30th of janeiro

O pior texto do meu blog Um exercício de falibilidade e revisão crítica de opinião


29th of janeiro

Olavo de Carvalho, Charles Darwin e Pseudofilósofos Uma análise de um texto de um dos "filósofos" mais populares do Brasil, com réplica e tréplica


Resposta do Olavo (ao vídeo acima):

Minha tréplica:

29th of janeiro

Richard Dawkins e J. K. Rowling alvos de justiceiros sociais na mesma semana Ninguém está a salvo da polícia do pensamento


Nos últimos dois dias, Richard Dawkins e J. K. Rowling foram alvos de acusações injustas no Twitter.

Dawkins postou uma animação satírica em que a extremista feminista canadense “Big Red” toca um piano enquanto um “islamista”* canta. É um comentário político bem atual sobre os eventos do reveillon em Colônia, Alemanha, em que várias mulheres foram atacadas e até estupradas por um grupo de imigrantes muçulmanos. O hábito de assédio coletivo por fundamentalistas muçulmanos tem nome: taharrush gamea, que é literalmente “assédio coletivo” em árabe. Esses homens premeditam um ataque em que passam a mão, roubam, mordem, assaltam e até estupram mulheres. Diz-se que o taharrush foi usado como arma contra manifestantes políticas na praça de Tahrir durante a revolução egípcia. Muitas publicações feministas, diante do ocorrido, consideraram uma prioridade maior “respeitar” a cultura desses imigrantes e reclamar da “islamofobia” do que defender as mulheres alvos do taharrush. É disso que trata a paródia que Dawkins compartilhou.

A forma como Dawkins compartilhou, aliás, não poderia ter sido mais cuidadosa. Ele diz que, enquanto ele mesmo é feminista (no sentido igualitário), há uma minoria de extremistas no feminismo que merecem a crítica.

Pois não adiantou para um encontro de céticos britânico. Por tuitar a crítica, Dawkins foi “desconvidado” como palestrante. A justificação, soando meio incoerente, diz que o motivo tem a ver com o vídeo ser “ofensivo” enquanto o encontro é a favor da liberdade de expressão inclusive de opiniões ofensivas. Justificaram o desconvite com um apelo contrário ao “discurso de ódio” (sem definir o que é isso nem por que o vídeo é isso). Um fiasco para quem alega apoiar o racionalismo, e mais um sinal de que tendências autoritárias e dogmáticas são encontradas nas melhores das intenções.

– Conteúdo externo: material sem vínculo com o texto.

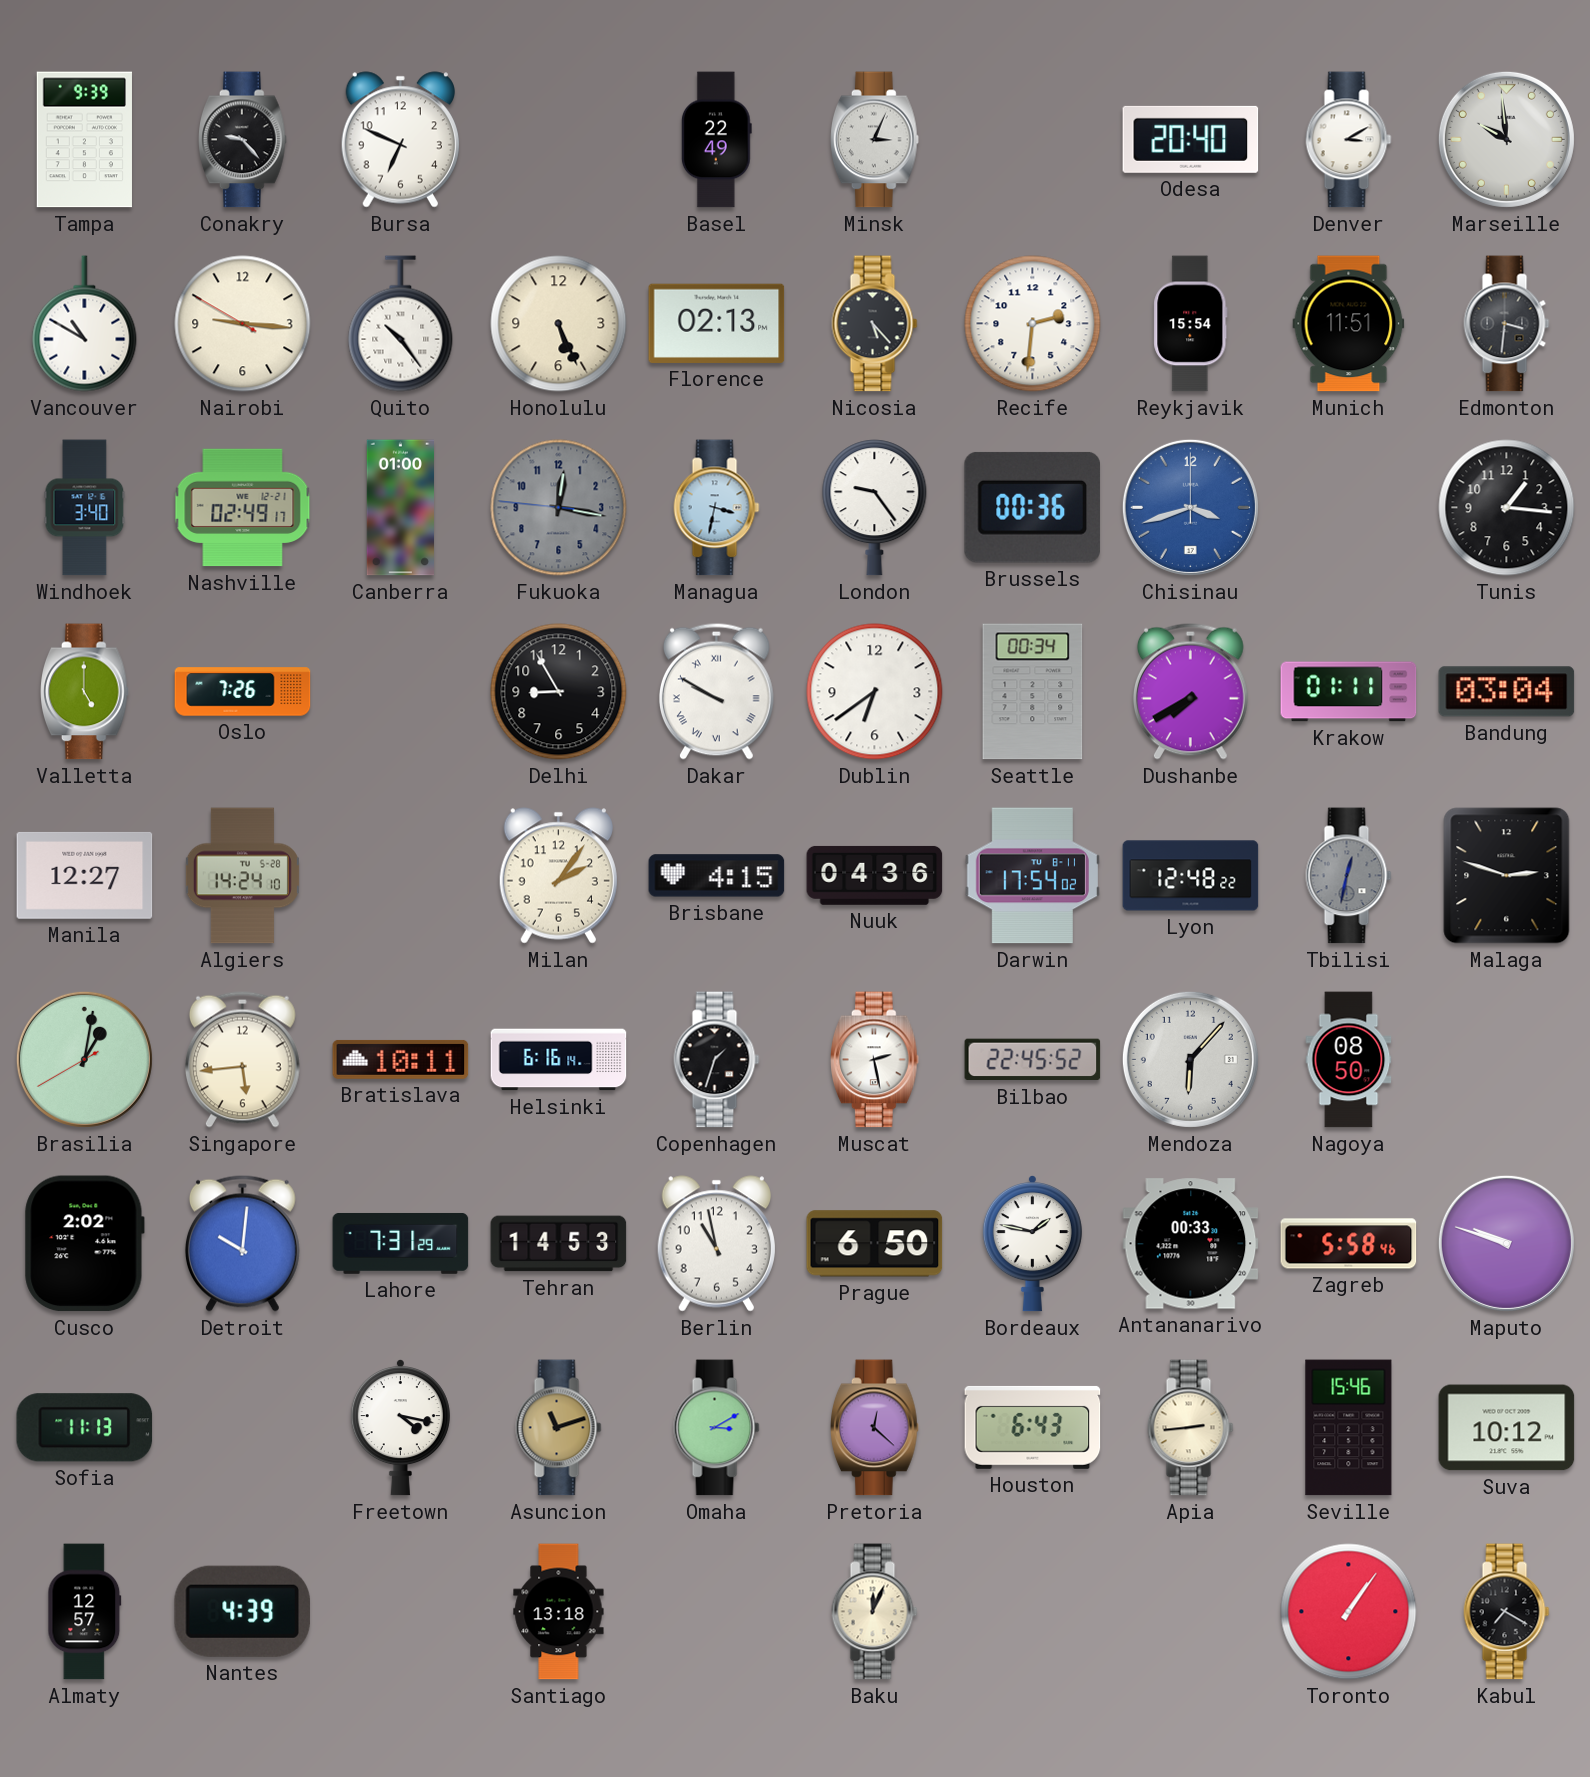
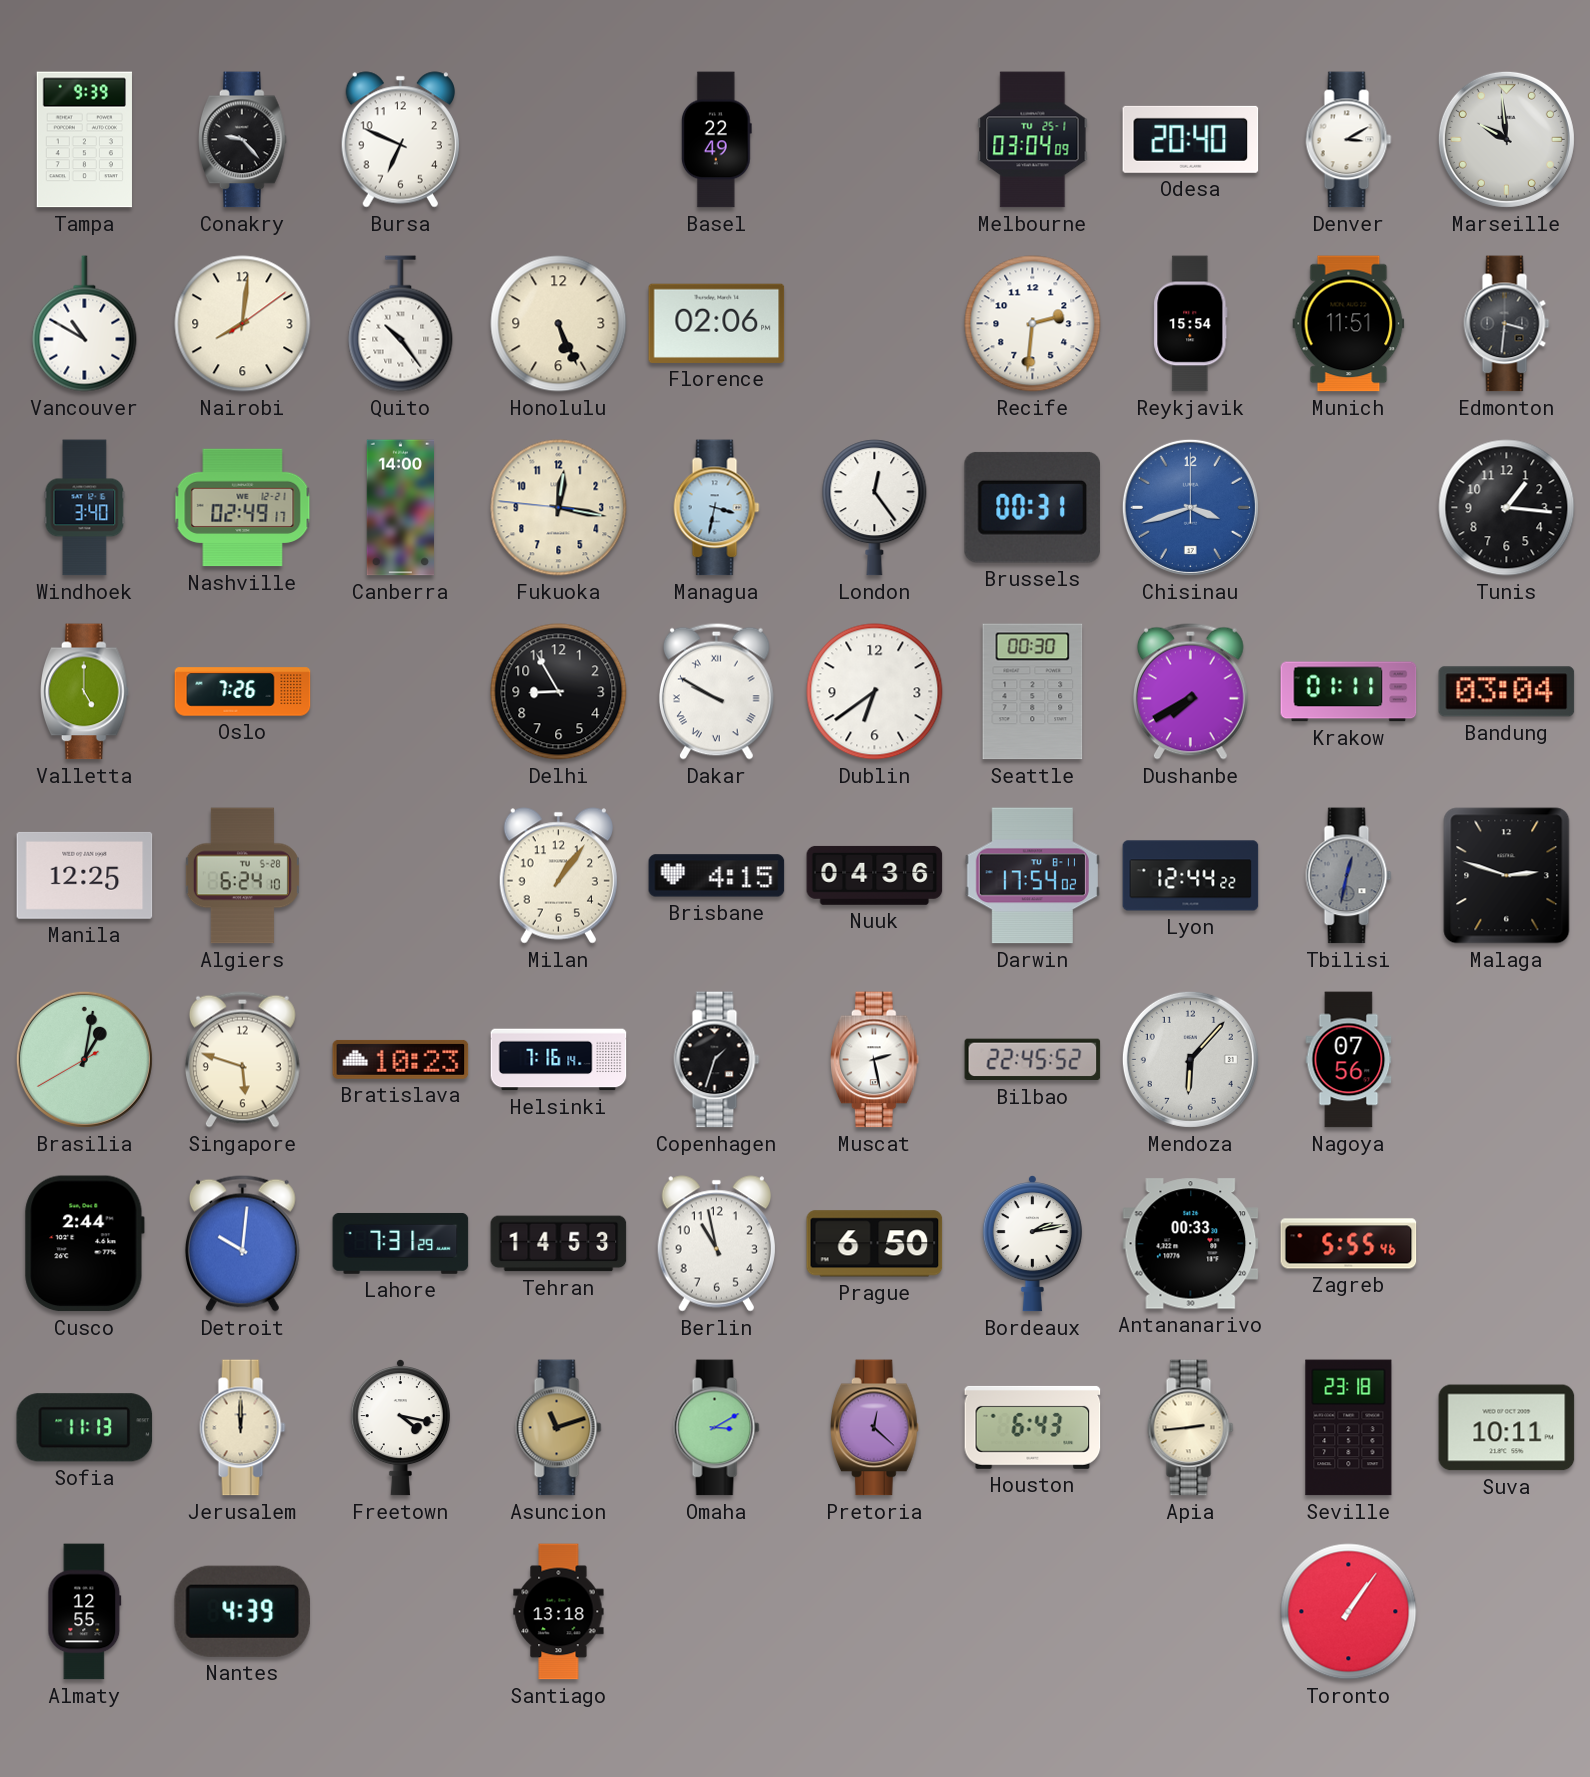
Minsk: 3:04 -> none
Melbourne: none -> 03:04
Nairobi: 9:15 -> 8:01
Florence: 02:13 -> 02:06
Nicosia: 5:23 -> none
Canberra: 01:00 -> 14:00
Fukuoka dial: grey -> cream
London: 9:24 -> 12:24
Brussels: 00:36 -> 00:31
Seattle: 00:34 -> 00:30
Manila: 12:27 -> 12:25
Algiers: 14:24 -> 6:24
Milan: 2:06 -> 1:06
Lyon: 12:48 -> 12:44
Singapore: 5:44 -> 5:48
Bratislava: 10:11 -> 10:23
Helsinki: 6:16 -> 7:16
Nagoya: 08:50 -> 07:56
Cusco: 2:02 -> 2:44
Bordeaux: 1:47 -> 2:13
Zagreb: 5:58 -> 5:55
Maputo: 9:48 -> none
Jerusalem: none -> 12:00
Seville: 15:46 -> 23:18
Suva: 10:12 -> 10:11
Almaty: 12:57 -> 12:55
Baku: 12:04 -> none
Kabul: 7:20 -> none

Um dia depois do episódio de Dawkins, foi a vez de J. K. Rowling ficar no banco dos réus da polícia do pensamento. Com base num print aparentemente forjado, uma política eleita britânica, Natalie McGarry, acusou Rowling de apoiar a “misoginia” e o assédio de mulheres no Twitter. Rowling respondeu pedindo evidências disso repetidamente. Só muitas horas depois McGarry pediu desculpas e fechou seu Twitter. Ora, não é preciso muito mais que ler os livros de Rowling para saber da implausibilidade da alegação de McGarry.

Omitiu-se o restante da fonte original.